Pabrik ini memang berada di jalan bypass. Banyak mobil yang berlalulalang. Baik itu motor, minubus, sedan serta fuso dan tronton. Tapi, malam itu tidak ada kendaraan sama sekali. Kata Kimas, hanya ada kunang-kunang. Itu pun di balik pagar yang berkarat dan hitam serta terdapat ukiran-ukiran.
"Duar. Klontang Klonteng Teng Teng Teng." Suara benda jatuh terdengar dari  balik jendela yang sedari tadi menjadi pemandangan Kimas. Tak ada penampakkan apa pun selama setengah menit. Namun, Kimas pingsan ketika melihat wajah berambut panjang yang matanya keluar dan bibirnya belah mengucurkan darah dan lidahnya selalu menjulur. Giginya pun seperti taring babi.
Aku ingin sekali menceritakan kisah ini kepada Ikhsan. Aku ingin menceritakan kalau Kimas, teman satu kampungku itu pulang ke rumah diantar oleh supir truk. Supir truk yang kebetulan lewat itu langsung menghentikan laju kendaraannya. Ketika fajar baru mengembang, dia dan kawannya langsung menggotong kimas ke dalam mobil. Sedangkan motornya masuk di bagian belakang. Setelah Kimas di atas kursi, sang sopir memberikan dompetnya. Beruntung malam itu Dompetnya Kimas tidak raib karena maling. Dari KTP yang berada di dompet itulah sang supir mendapat informasi di mana rumah Kimas.
Sayang, aku terlalu merasa tidak enak kepada Ikhsan. Aku akan menjadi orang yang merasa paling bersalah jika Sabtu besok dia tidak mendapat tanda tangan sebab tak melalukan penelitian.

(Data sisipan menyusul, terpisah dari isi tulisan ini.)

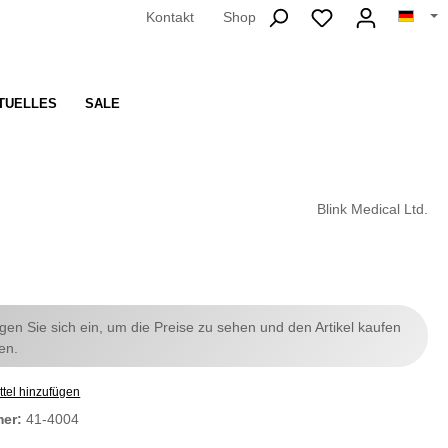
Kontakt
Shop
TUELLES
SALE
Blink Medical Ltd.
ggen Sie sich ein, um die Preise zu sehen und den Artikel kaufen
en.
tel hinzufügen
mer:
41-4004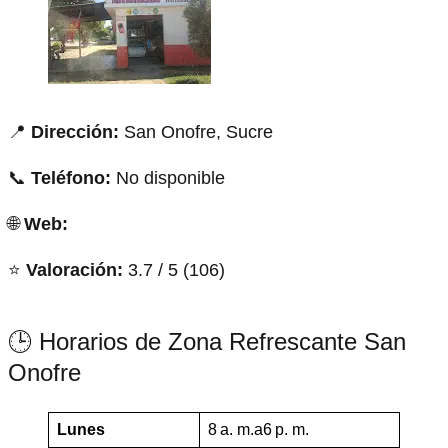
📍
Dirección:
San Onofre, Sucre
📞
Teléfono:
No disponible
🌐
Web:
⭐
Valoración:
3.7 / 5 (106)
🕒 Horarios de Zona Refrescante San
Onofre
Lunes
8 a. m.a6 p. m.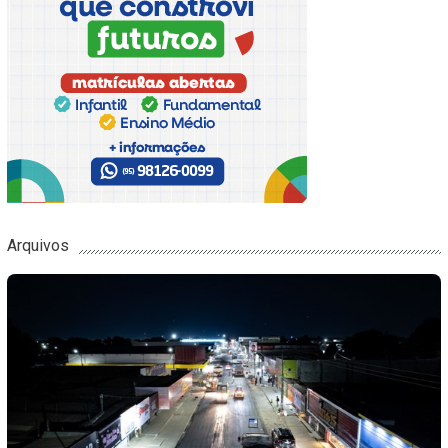
Arquivos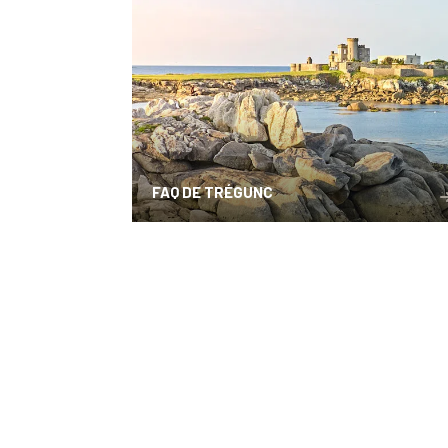
FAQ DE TRÉGUNC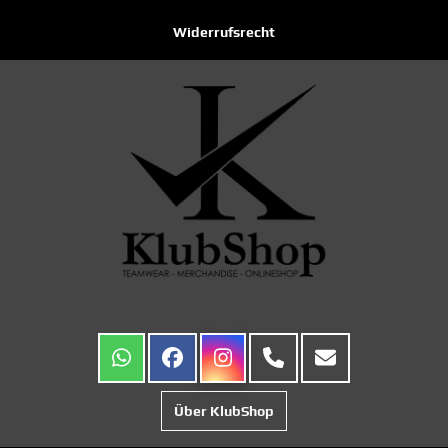
Widerrufsrecht
Über KlubShop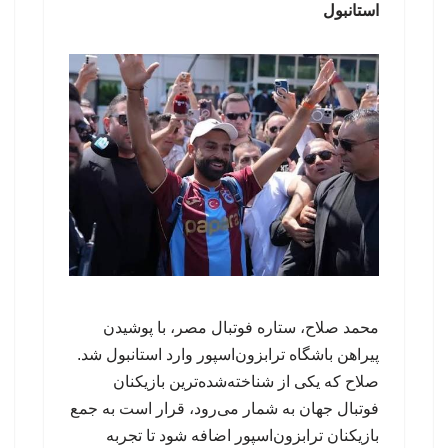
استانبول
محمد صلاح، ستاره فوتبال مصر، با پوشیدن
پیراهن باشگاه ترابزون‌اسپور وارد استانبول شد.
صلاح که یکی از شناخته‌شده‌ترین بازیکنان
فوتبال جهان به شمار می‌رود، قرار است به جمع
بازیکنان ترابزون‌اسپور اضافه شود تا تجربه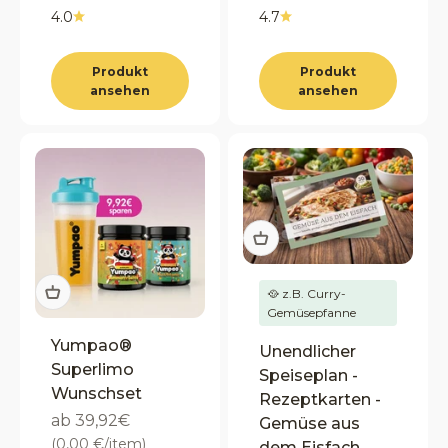
4.0
4.7
Produkt
Produkt
ansehen
ansehen
🥘 z.B. Curry-
Gemüsepfanne
Yumpao®
Unendlicher
Superlimo
Speiseplan -
Wunschset
Rezeptkarten -
Angebot
ab 39,92€
Gemüse aus
(0,00 €/item)
dem Eisfach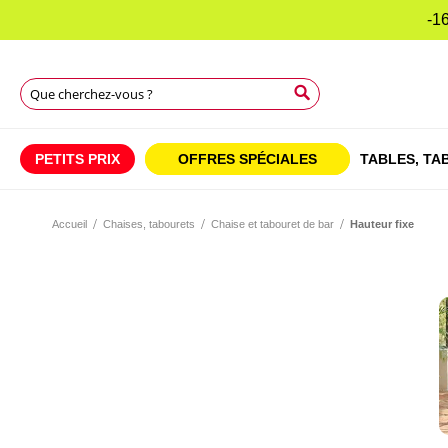
-16
Chercher
Chercher
Chercher
PETITS PRIX
OFFRES SPÉCIALES
TABLES,
TAB
Accueil
Chaises, tabourets
Chaise et tabouret de bar
Hauteur fixe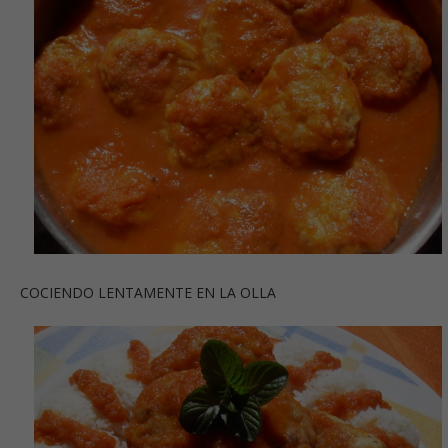
COCIENDO LENTAMENTE EN LA OLLA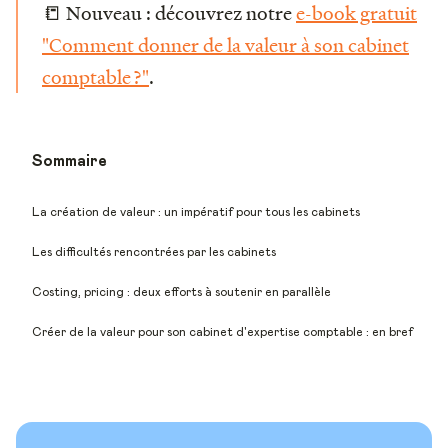
📒 Nouveau : découvrez notre
e-book gratuit
"Comment donner de la valeur à son cabinet
comptable ?"
.
Sommaire
La création de valeur : un impératif pour tous les cabinets
Les difficultés rencontrées par les cabinets
Costing, pricing : deux efforts à soutenir en parallèle
Créer de la valeur pour son cabinet d'expertise comptable : en bref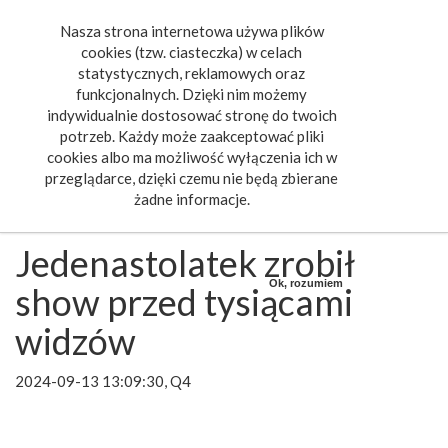
Nasza strona internetowa używa plików
Toggle
cookies (tzw. ciasteczka) w celach
navigat
statystycznych, reklamowych oraz
funkcjonalnych. Dzięki nim możemy
indywidualnie dostosować stronę do twoich
potrzeb. Każdy może zaakceptować pliki
cookies albo ma możliwość wyłączenia ich w
przeglądarce, dzięki czemu nie będą zbierane
żadne informacje.
Jedenastolatek zrobił
Ok, rozumiem
show przed tysiącami
widzów
2024-09-13 13:09:30, Q4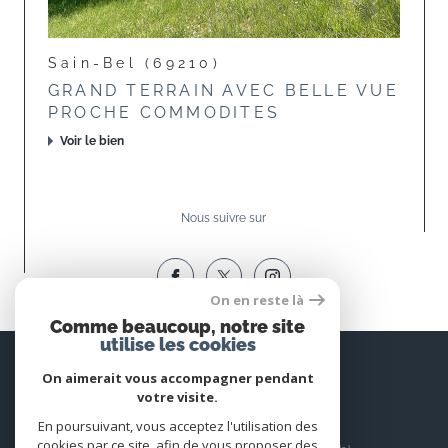
Sain-Bel (69210)
GRAND TERRAIN AVEC BELLE VUE
PROCHE COMMODITES
Voir le bien
Nous suivre sur
On en reste là
Comme beaucoup, notre site
utilise les cookies
Espace
PROPRIÉTAIRE
On aimerait vous accompagner pendant
votre visite.
Se connecter
En poursuivant, vous acceptez l'utilisation des
cookies par ce site, afin de vous proposer des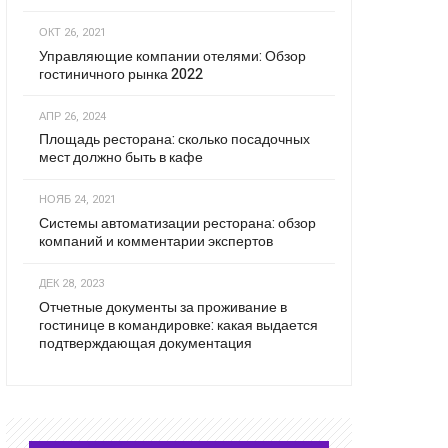
ОКТ 26, 2021
Управляющие компании отелями: Обзор
гостиничного рынка 2022
АПР 26, 2024
Площадь ресторана: сколько посадочных
мест должно быть в кафе
НОЯБ 24, 2021
Системы автоматизации ресторана: обзор
компаний и комментарии экспертов
ДЕК 28, 2023
Отчетные документы за проживание в
гостинице в командировке: какая выдается
подтверждающая документация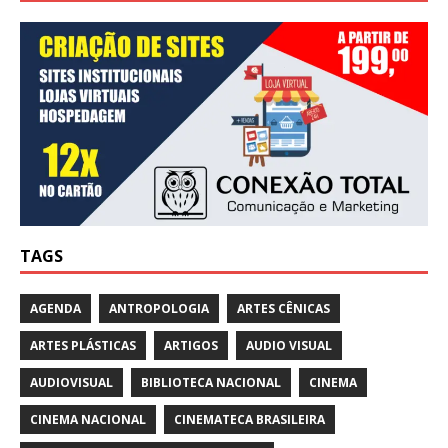
TAGS
AGENDA
ANTROPOLOGIA
ARTES CÊNICAS
ARTES PLÁSTICAS
ARTIGOS
AUDIO VISUAL
AUDIOVISUAL
BIBLIOTECA NACIONAL
CINEMA
CINEMA NACIONAL
CINEMATECA BRASILEIRA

Tapi, walau aku sudah menemaninya pun, tetap saja takdir berkata lain. Malam itu kami mengalami peristiwa yang tidak biasa.
Kami melewati alang-alang yang tingginya nyaris sekepala. Perlahan-lahan, langkahnya yang semula pelan menjadi agak lebih cepat. Di sekitar alang-alang, terdapat banyak beling dan botol-botol bekas. Terlihat juga dari selah-selah alang-alang bagaimana gedung ini masih berdiri. Rata-rata gentingnya sudah tidak ada. Di bagian atap yang tak bergenting terlihat ada dua burung. Sepertinya, warna burung itu hitam tanpa corak sama sekali. Ketika aku memandang ke arahnya, perlahan-lahan burung itu menatapku. Selain itu, ada satu pohon yang sudah mati atau mengering. Tapi, salah satu batang pohon itu berayun-ayun.
"Heaak. Heakkk." Burung itu bersuara sembari mengepakkan sayapnya. Aku dan Ikhsan mempercepat langkah menuju gedung belakang.
Sebelum mencapai gedung dan kira-kira jaraknya sepuluh meter, kami berdua tersandung. Saat kami belum berdiri, terdengar suara drum bergeser. Bulu halus di lenganku berdiri. Ikhsan tahu hal itu. Sebelum aku mengatakan sesuatu, dia lebih dulu mengungkapkan keinginannya.
"Tolong aku malam ini saja," katanya berbisik dan geregetan sembari menatapku.
Aku tidak mungkin menolak kemauannya atau meninggalkannya sehingga melakukan penelitian sendiri. Ketika aku tidak memiliki uang untuk makan, dialah orang yang kerap membelikanku nasi uduk dan air mineral. Karena kebaikannya yang tidak sekali dua kali, aku menjadi fokus menerima materi dari dosen. Karena itulah aku meraih tangannya untuk membantunya berdiri.
Saat kami mulai mendekati pintu masuk, terlihat di pintu toilet yang berjarak lima meter dari gedung penelitian--- di sana, seperti ada yang berjalan. Tapi, karena penerangan hanya dari senter kami berdua, maka tak jelas siapa yang berjalan. Kejadian itu pun berlalu begitu cepat.
"Apa kamu melihat ada yang berjalan di toilet?" Tanyaku kepada Ikhsan.
"Sudah, jangan memedulikan apapun. Aku juga ingin cepat-cepat pulang," ujarnya seraya menggenggam gagang pintu.